Sless diagrams a circular pattern for the "systematic process" of forms and documents. There are seven stages to his diagram, and then number seven leads back into number one. The seven stages are: scoping, benchmarking, prototyping, testing, refining (returning to step four as many times as needed), implementing, and monitoring.

He says that evaluation must take place at three points in this "systematic process": during step two, during steps four and five, and during step seven. A form or document should be evaluated at the benchmarking stage to determine how a current design is working. It should be used in the testing and refining stages to evaluate changes being made. Finally, the form or document should be evaluated during the monitoring stage as it is in use to "maintain its optimal performance". Sless emphasizes the importance of testing at these designated times instead of evaluating as time and money permits.

==Case Study: A Look Into Forms in the Medical Field==

There can be many individualized decisions and problems that can occur depending on the form or document being created, the target audience, and the organization producing the form or document.

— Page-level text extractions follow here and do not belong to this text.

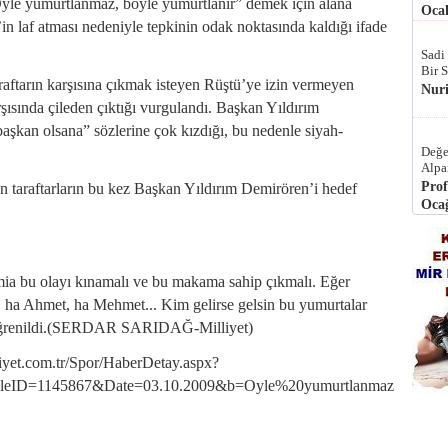
“Öyle yumurtlanmaz, böyle yumurtlanır” demek için alana
Ocak
n laf atması nedeniyle tepkinin odak noktasında kaldığı ifade
Sadi
Bir 
raftarın karşısına çıkmak isteyen Rüştü’ye izin vermeyen
Nur
rşısında çileden çıktığı vurgulandı. Başkan Yıldırım
aşkan olsana” sözlerine çok kızdığı, bu nedenle siyah-
Değe
Alpa
Prof
n taraftarların bu kez Başkan Yıldırım Demirören’i hedef
Ocağ
mia bu olayı kınamalı ve bu makama sahip çıkmalı. Eğer
 ha Ahmet, ha Mehmet... Kim gelirse gelsin bu yumurtalar
ğu öğrenildi.(SERDAR SARIDAĞ-Milliyet)
liyet.com.tr/Spor/HaberDetay.aspx?
cleID=1145867&Date=03.10.2009&b=Oyle%20yumurtlanmaz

These problems can occur because of rules set by a technical communicator’s own company or an external governing body. Problems can also occur based on technical problems that the technical communicator could not prepare for. To highlight these potential problems, look at forms and documents in the medical field.

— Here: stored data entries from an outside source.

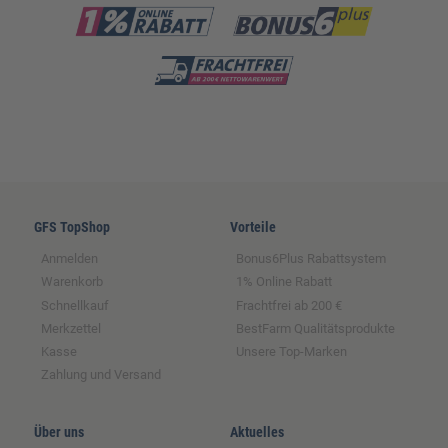
GFS TopShop
Vorteile
Anmelden
Bonus6Plus Rabattsystem
Warenkorb
1% Online Rabatt
Schnellkauf
Frachtfrei ab 200 €
Merkzettel
BestFarm Qualitätsprodukte
Kasse
Unsere Top-Marken
Zahlung und Versand
Über uns
Aktuelles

===Potential Technical Problems===

In a study done by professionals from multiple companies and universities, family medical practices administered surveys on paper forms and electronically. However, the team could not accurately judge the advantage of the electronic form because of problems with the firewall and "institutional computer security issues". The researchers report that: "there does not appear to be an easy solution to these technical issues, especially in instances where the practice is part of a larger organization (e.g., university, hospital) that has strict requirements and procedures in place to limit transmission of information between the institution and external Internet Web sites". This example shows where technology itself can interfere with the effectiveness of a form. Also, institutional requirements can limit the design being created by a technical writer.

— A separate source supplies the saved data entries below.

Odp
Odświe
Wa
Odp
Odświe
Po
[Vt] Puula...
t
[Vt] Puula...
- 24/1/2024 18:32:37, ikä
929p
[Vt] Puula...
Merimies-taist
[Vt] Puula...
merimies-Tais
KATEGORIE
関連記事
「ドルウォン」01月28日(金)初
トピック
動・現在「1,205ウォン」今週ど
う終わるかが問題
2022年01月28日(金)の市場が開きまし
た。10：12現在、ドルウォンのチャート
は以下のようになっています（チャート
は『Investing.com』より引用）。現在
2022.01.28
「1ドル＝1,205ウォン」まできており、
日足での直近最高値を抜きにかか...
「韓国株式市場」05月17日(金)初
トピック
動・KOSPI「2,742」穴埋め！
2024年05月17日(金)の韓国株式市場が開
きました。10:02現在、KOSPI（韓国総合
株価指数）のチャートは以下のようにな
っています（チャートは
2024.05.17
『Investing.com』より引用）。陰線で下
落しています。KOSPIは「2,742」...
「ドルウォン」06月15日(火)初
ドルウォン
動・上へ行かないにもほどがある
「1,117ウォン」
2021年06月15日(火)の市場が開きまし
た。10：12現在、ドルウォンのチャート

===Tailoring Information to Federal Regulations===

Sometimes, there are external restrictions on a form or document that could affect the design process. Rita Tomlin, a freelance writer and instructor at San Diego State University, investigates the implications of the Food and Drug Administration (FDA) regulations on medical writing. Tomlin says, "An essential task for the medical writer is to tailor data presentation and document content to the FDA’s expectations." The medical writer is therefore restricted by FDA expectations and not just organizational or personal expectations. Medical writers are expected to come to "an understanding of the FDA’s complex expectations" by "careful reading and interpretation of the FDA regulations and guidance documents." This is an example of the type of work a form or document designer may have to do. There could be external research needed before form or document design or redesign can occur.